Task directions. Word for word, restate each of the records below.

....

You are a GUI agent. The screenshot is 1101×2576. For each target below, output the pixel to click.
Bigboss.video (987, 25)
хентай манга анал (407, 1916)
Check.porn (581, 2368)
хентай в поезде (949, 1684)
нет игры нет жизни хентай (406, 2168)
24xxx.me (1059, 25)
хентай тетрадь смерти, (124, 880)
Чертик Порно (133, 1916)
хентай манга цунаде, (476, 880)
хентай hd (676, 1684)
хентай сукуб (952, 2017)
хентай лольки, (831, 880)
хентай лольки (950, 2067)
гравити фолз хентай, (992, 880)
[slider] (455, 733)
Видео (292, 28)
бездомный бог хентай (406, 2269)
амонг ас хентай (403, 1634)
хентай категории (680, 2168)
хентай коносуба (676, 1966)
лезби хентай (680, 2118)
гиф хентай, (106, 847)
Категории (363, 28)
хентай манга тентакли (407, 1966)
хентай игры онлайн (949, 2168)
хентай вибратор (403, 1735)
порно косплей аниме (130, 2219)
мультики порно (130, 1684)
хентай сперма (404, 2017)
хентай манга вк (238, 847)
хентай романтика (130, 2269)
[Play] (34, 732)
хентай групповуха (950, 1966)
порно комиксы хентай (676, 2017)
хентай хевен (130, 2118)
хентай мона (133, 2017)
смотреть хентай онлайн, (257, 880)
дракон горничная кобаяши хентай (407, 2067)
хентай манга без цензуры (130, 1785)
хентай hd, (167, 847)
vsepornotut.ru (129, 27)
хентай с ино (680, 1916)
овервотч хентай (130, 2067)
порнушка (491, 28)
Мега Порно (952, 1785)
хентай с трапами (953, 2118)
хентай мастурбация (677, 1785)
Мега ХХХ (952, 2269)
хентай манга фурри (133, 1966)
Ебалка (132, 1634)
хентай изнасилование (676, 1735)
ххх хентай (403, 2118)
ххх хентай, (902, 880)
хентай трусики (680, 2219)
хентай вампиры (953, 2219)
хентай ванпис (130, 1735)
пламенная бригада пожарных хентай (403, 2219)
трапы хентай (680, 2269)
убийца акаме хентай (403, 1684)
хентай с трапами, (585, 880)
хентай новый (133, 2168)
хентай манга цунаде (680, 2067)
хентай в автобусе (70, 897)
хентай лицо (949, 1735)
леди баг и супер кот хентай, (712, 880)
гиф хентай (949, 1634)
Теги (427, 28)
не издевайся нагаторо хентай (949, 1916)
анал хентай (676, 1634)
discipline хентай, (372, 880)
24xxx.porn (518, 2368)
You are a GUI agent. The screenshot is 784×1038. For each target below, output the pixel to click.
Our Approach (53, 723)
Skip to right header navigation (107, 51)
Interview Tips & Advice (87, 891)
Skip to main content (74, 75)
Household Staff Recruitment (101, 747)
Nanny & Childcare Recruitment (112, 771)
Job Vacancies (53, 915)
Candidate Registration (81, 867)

....

Task result.
You are a GUI agent. The screenshot is 1101×2576. For each target below, output the pixel to click.
Bigboss.video (987, 25)
хентай манга анал (407, 1916)
Check.porn (581, 2368)
хентай в поезде (949, 1684)
нет игры нет жизни хентай (406, 2168)
24xxx.me (1059, 25)
хентай тетрадь смерти, (124, 880)
Чертик Порно (133, 1916)
хентай манга цунаде, (476, 880)
хентай hd (676, 1684)
хентай сукуб (952, 2017)
хентай лольки, (831, 880)
хентай лольки (950, 2067)
гравити фолз хентай, (992, 880)
[slider] (455, 733)
Видео (292, 28)
бездомный бог хентай (406, 2269)
амонг ас хентай (403, 1634)
хентай категории (680, 2168)
хентай коносуба (676, 1966)
лезби хентай (680, 2118)
гиф хентай, (106, 847)
Категории (363, 28)
хентай манга тентакли (407, 1966)
хентай игры онлайн (949, 2168)
хентай вибратор (403, 1735)
порно косплей аниме (130, 2219)
мультики порно (130, 1684)
хентай сперма (404, 2017)
хентай манга вк (238, 847)
хентай романтика (130, 2269)
[Play] (34, 732)
хентай групповуха (950, 1966)
порно комиксы хентай (676, 2017)
хентай хевен (130, 2118)
хентай мона (133, 2017)
смотреть хентай онлайн, (257, 880)
дракон горничная кобаяши хентай (407, 2067)
хентай манга без цензуры (130, 1785)
хентай hd, (167, 847)
vsepornotut.ru (129, 27)
хентай с ино (680, 1916)
овервотч хентай (130, 2067)
порнушка (491, 28)
Мега Порно (952, 1785)
хентай с трапами (953, 2118)
хентай мастурбация (677, 1785)
Мега ХХХ (952, 2269)
хентай манга фурри (133, 1966)
Ебалка (132, 1634)
хентай изнасилование (676, 1735)
ххх хентай (403, 2118)
ххх хентай, (902, 880)
хентай трусики (680, 2219)
хентай вампиры (953, 2219)
хентай ванпис (130, 1735)
пламенная бригада пожарных хентай (403, 2219)
трапы хентай (680, 2269)
убийца акаме хентай (403, 1684)
хентай с трапами, (585, 880)
хентай новый (133, 2168)
хентай манга цунаде (680, 2067)
хентай в автобусе (70, 897)
хентай лицо (949, 1735)
леди баг и супер кот хентай, (712, 880)
гиф хентай (949, 1634)
Теги (427, 28)
не издевайся нагаторо хентай (949, 1916)
анал хентай (676, 1634)
discipline хентай, (372, 880)
24xxx.porn (518, 2368)
You are a GUI agent. The screenshot is 784×1038. For each target below, output the pixel to click.
Our Approach (53, 723)
Skip to right header navigation (107, 51)
Interview Tips & Advice (87, 891)
Skip to main content (74, 75)
Household Staff Recruitment (101, 747)
Nanny & Childcare Recruitment (112, 771)
Job Vacancies (53, 915)
Candidate Registration (81, 867)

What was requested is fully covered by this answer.